Curvo: the easiest way
Curvo was built to take away all the complexities of investing in index funds and ETFs. Our mission is to improve the financial well-being of our generation through the power of passive investing. No need to search through thousands of ETFs or scour wikis in order to understand how to select a fund. Through Curvo:
- Invest in a portfolio tailored to you: Based on a questionnaire, the right mix of funds is selected that corresponds to your goals and appetite for risk.
- Invest safely: Your investments are managed by NNEK, a Dutch investment firm that is overseen by the Dutch regulator (AFM).
- Set up a savings plan: Put your savings on autopilot. Choose an amount and it will automatically be invested every single month.
- All your money is invested: In contrast with the majority of brokers, your investments will work with fractional shares. This means that all your money is put to work. There will never be cash sitting on your account doing nothing.
- No entry or exit fees: There are no transaction fees, entry or withdrawal fees.
Learn more about how Curvo works.
How Curvo compares to investing through a broker
You can perfectly manage your own portfolio of investments through a broker. However, if:
- you're worried of making a mistake when investing
- you don't want to handle the taxes
- you don't want to spend time choosing a broker
- you don't want to spend time making the trades
- you don't want to figure out a rebalancing strategy and execute on it
- you want fractional shares
- you want peace of mind that your investments are taken care of
...then you're welcome to try Curvo! You can learn more on the differences with doing investments yourself through a broker.
The Reynders tax withholds 30% of the capital gains on bonds, and is unique to Belgium. It's aimed at encouraging long-term investing and discouraging speculation. It applies to bond funds, ETFs, and mixed funds with at least 10% invested in bonds. Fortunately, stock ETFs are not subject to the tax.
Calculating the tax can be complex, especially for mixed funds. Belgian brokers typically handle the process for clients. However, foreign brokers, which are often cheaper, do not manage the Reynders tax.
But managing your investments through a broker can be challenging, especially for new investors. Curvo simplifies long-term investing in index funds and ETFs and aims to remove the complexities of investing and handling taxes, making passive investing more accessible to everyone. Through the Curvo app and the services offered by NNEK, invest in a personalised portfolio, automated saving plans, fractional shares, and no entry or exit fees. Feel free to learn more!
Questions you may have
Are dividends taxed in Belgium?
Yes, dividends are taxed in Belgium. Dividend income is subject to a withholding tax of 30%, also known as the "roerende voorheffing" or "précompte mobilier". The dividend tax is the main reason why accumulating ETFs are preferred over distributing ETFs for most Belgian investors. Accumulating funds bypass the dividend tax since the dividends are directly reinvested within the ETF.

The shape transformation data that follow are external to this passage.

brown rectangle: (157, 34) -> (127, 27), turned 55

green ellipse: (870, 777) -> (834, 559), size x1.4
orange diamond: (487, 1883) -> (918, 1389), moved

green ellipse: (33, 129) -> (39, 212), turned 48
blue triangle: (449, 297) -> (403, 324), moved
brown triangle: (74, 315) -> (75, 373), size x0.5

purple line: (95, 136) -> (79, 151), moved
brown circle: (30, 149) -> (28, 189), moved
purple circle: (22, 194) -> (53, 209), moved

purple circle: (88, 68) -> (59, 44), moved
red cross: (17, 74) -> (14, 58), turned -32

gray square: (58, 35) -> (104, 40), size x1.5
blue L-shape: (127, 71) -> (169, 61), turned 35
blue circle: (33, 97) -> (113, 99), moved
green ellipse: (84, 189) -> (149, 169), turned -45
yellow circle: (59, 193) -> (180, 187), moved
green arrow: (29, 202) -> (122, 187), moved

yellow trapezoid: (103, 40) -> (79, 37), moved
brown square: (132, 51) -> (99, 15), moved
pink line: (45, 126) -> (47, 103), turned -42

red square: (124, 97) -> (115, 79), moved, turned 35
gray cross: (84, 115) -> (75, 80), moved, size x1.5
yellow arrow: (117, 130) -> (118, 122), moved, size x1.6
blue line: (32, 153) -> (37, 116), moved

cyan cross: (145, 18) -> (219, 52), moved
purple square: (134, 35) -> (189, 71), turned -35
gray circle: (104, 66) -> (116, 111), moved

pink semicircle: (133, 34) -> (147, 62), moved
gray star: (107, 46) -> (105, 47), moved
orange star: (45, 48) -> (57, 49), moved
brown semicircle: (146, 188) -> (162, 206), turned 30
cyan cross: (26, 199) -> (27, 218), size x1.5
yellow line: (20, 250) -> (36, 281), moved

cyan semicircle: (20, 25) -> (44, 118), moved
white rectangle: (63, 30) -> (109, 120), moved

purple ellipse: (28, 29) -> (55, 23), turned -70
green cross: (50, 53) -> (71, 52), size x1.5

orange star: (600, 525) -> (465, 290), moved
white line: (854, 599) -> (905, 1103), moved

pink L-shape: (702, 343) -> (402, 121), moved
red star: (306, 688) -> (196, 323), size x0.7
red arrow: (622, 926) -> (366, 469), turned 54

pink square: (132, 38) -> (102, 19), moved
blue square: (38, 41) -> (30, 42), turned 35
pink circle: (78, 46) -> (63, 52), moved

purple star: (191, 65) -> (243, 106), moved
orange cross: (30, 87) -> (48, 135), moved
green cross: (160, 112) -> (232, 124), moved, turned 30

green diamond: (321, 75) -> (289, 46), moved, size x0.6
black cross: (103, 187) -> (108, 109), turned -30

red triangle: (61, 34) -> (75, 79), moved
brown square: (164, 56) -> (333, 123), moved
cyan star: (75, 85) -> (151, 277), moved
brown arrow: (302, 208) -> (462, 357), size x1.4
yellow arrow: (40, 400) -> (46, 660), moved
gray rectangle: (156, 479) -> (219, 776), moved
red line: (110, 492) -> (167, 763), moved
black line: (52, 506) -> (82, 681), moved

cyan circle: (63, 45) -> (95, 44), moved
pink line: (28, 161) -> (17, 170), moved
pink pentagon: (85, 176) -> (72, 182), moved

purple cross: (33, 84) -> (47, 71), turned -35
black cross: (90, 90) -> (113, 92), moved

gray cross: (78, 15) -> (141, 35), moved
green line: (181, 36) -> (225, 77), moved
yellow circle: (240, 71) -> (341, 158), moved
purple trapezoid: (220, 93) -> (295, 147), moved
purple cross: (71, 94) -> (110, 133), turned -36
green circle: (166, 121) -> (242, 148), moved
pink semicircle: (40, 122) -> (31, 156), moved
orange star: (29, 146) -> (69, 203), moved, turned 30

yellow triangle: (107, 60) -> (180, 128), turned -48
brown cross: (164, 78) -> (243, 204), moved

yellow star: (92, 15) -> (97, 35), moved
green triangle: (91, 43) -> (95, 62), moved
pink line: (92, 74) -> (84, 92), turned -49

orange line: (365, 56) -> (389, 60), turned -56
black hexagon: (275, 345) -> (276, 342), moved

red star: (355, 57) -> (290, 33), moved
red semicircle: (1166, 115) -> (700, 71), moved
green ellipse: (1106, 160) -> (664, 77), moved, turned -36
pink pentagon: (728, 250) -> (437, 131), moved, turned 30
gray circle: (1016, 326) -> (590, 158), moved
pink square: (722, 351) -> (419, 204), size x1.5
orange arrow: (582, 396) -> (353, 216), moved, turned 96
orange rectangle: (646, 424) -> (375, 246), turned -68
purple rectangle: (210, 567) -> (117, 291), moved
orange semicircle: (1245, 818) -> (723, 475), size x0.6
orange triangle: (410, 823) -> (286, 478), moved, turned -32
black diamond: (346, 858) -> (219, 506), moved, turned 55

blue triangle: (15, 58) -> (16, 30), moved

What other taxes do I have to know about when investing?
There are four taxes relevant to Belgian investors:
- tax on transactions (the "TOB")
- tax on dividends
- tax on capital gains for bonds (the Reynders tax)
- tax on investment accounts over €1,000,000
We've done our best to provide accurate info, but keep in mind we're not fiscal lawyers. Your situation might be different, so it's up to you to double-check or ask for professional help.